The former Blur bassist and one-time legendary Soho party animal Alex James reckons the reason he curbed his notoriously excessive lifestyle was growing up and having children. The Noughties, he says, are less of a "party" decade than the Nineties.

However, while more people are abstaining from drinking, the reasons are complex, according to Dr Rachel Seabrook, research manager for the Institute of Alcohol Studies. "Drinking behaviour is complex and affected by many things, including cultural and economic factors.
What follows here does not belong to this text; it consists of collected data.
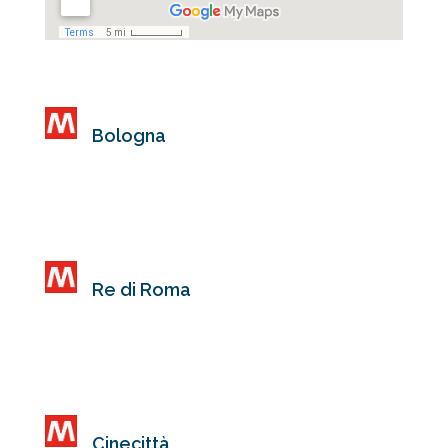
Bologna
Via L. il Magnifico, 40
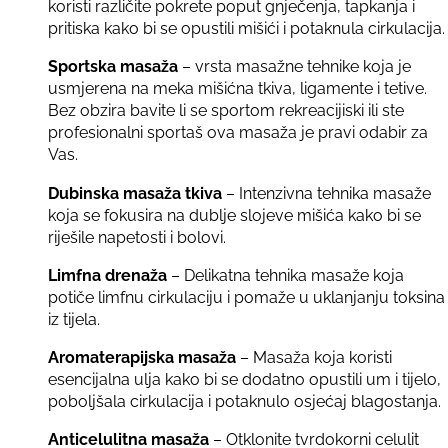
koristi različite pokrete poput gnječenja, tapkanja i
pritiska kako bi se opustili mišići i potaknula cirkulacija.
Sportska masaža
– vrsta masažne tehnike koja je
usmjerena na meka mišićna tkiva, ligamente i tetive.
Bez obzira bavite li se sportom rekreacijiski ili ste
profesionalni sportaš ova masaža je pravi odabir za
Vas.
Dubinska masaža tkiva
– Intenzivna tehnika masaže
koja se fokusira na dublje slojeve mišića kako bi se
riješile napetosti i bolovi.
Limfna drenaža
– Delikatna tehnika masaže koja
potiče limfnu cirkulaciju i pomaže u uklanjanju toksina
iz tijela.
Aromaterapijska masaža
– Masaža koja koristi
esencijalna ulja kako bi se dodatno opustili um i tijelo,
poboljšala cirkulacija i potaknulo osjećaj blagostanja.
Anticelulitna masaža
– Otklonite tvrdokorni celulit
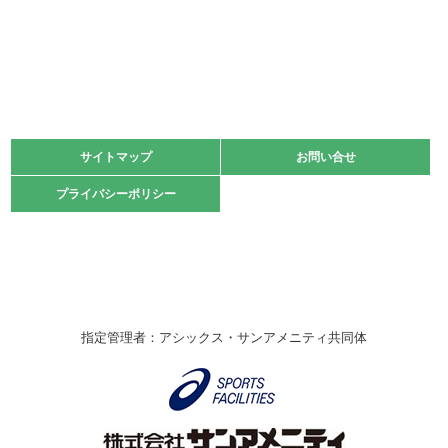
2022.06.05
阪神中学校 バレーボール優勝大会＊
緑ケ丘体育館
2021.11.13
マスターズスポーツフェスティバル「ビーチバレーボール
大会」開催
緑ケ丘体育館
サイトマップ
サイトマップ
お問い合せ
お問い合せ
2021.10.23
プライバシーポリシー
プライバシーポリシー
卓球選手権大会ラージボールの部開催☆
2021.10.20
車いすバスケチームの利用☆
緑ケ丘体育館
2021.06.26
指定管理者：アシックス・サンアメニティ共同体
伊丹市総合体育大会 バレーボール大会が開催されました
★
緑ケ丘体育館
2020.12.20
なわとびイベントを開催しました！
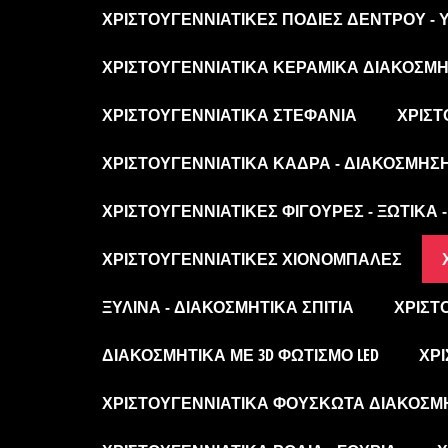
ΧΡΙΣΤΟΥΓΕΝΝΙΆΤΙΚΕΣ ΠΟΔΙΈΣ ΔΈΝΤΡΟΥ -
ΧΡΙΣΤΟΥΓΕΝΝΙΆΤΙΚΑ ΚΕΡΑΜΙΚΆ ΔΙΑΚΟΣΜΗΤ
ΧΡΙΣΤΟΥΓΕΝΝΙΆΤΙΚΑ ΣΤΕΦΆΝΙΑ
ΧΡΙΣΤ
ΧΡΙΣΤΟΥΓΕΝΝΙΆΤΙΚΑ ΚΆΔΡΑ - ΔΙΑΚΌΣΜΗΣ
ΧΡΙΣΤΟΥΓΕΝΝΙΆΤΙΚΕΣ ΦΙΓΟΎΡΕΣ - ΞΩΤΙΚΆ 
ΧΡΙΣΤΟΥΓΕΝΝΙΆΤΙΚΕΣ ΧΙΟΝΌΜΠΑΛΕΣ
ΞΎΛΙΝΑ - ΔΙΑΚΟΣΜΗΤΙΚΆ ΣΠΊΤΙΑ
ΧΡΙΣΤ
ΔΙΑΚΟΣΜΗΤΙΚΆ ΜΕ 3D ΦΩΤΙΣΜΌ LED
ΧΡΙ
ΧΡΙΣΤΟΥΓΕΝΝΙΆΤΙΚΑ ΦΟΥΣΚΩΤΆ ΔΙΑΚΟΣΜ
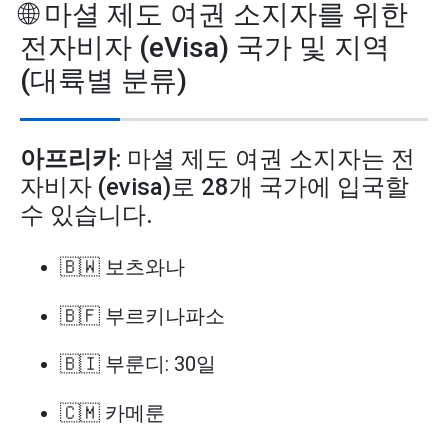
🌐 마셜 제도 여권 소지자를 위한
전자비자 (eVisa) 국가 및 지역
(대륙별 분류)
아프리카
: 마셜 제도 여권 소지자는 전
자비자 (evisa)로 28개 국가에 입국할
수 있습니다.
🇧🇼 보츠와나
🇧🇫 부르키나파소
🇧🇮 부룬디: 30일
🇨🇲 카메룬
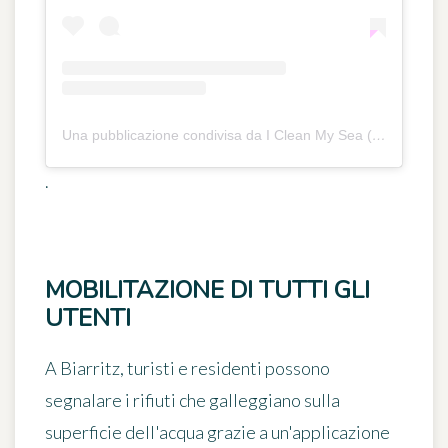
Una pubblicazione condivisa da I Clean My Sea (@icleanmysea)
.
MOBILITAZIONE DI TUTTI GLI
UTENTI
A Biarritz, turisti e residenti possono
segnalare i rifiuti che galleggiano sulla
superficie dell'acqua
grazie a un'applicazione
While the evidence that increasing numbers of people aren't drinking alcohol is very welcome, more research is needed into why," she says.

One reason for the spread of sobriety is almost certainly the growth of alternative lifestyle philosophies. "New puritanism" resurrects Cromwellian ideals of abstinence. Adherents shun the consumer society, binge drinking, junk food, smoking and cheap flights in favour of a more wholesome way of life.

The straight edge movement, a recent import to Britain, is inspired by the Eighties' American punk band, Minor Threat. Those involved (and there's a substantial following in the UK) avoid drink, drugs and promiscu-ous sex. Straight edgers often draw a black cross on their hand, replicating the stamps given to under-21s attending gigs in the US (the cross is an indication to bartenders they should not be served alcohol).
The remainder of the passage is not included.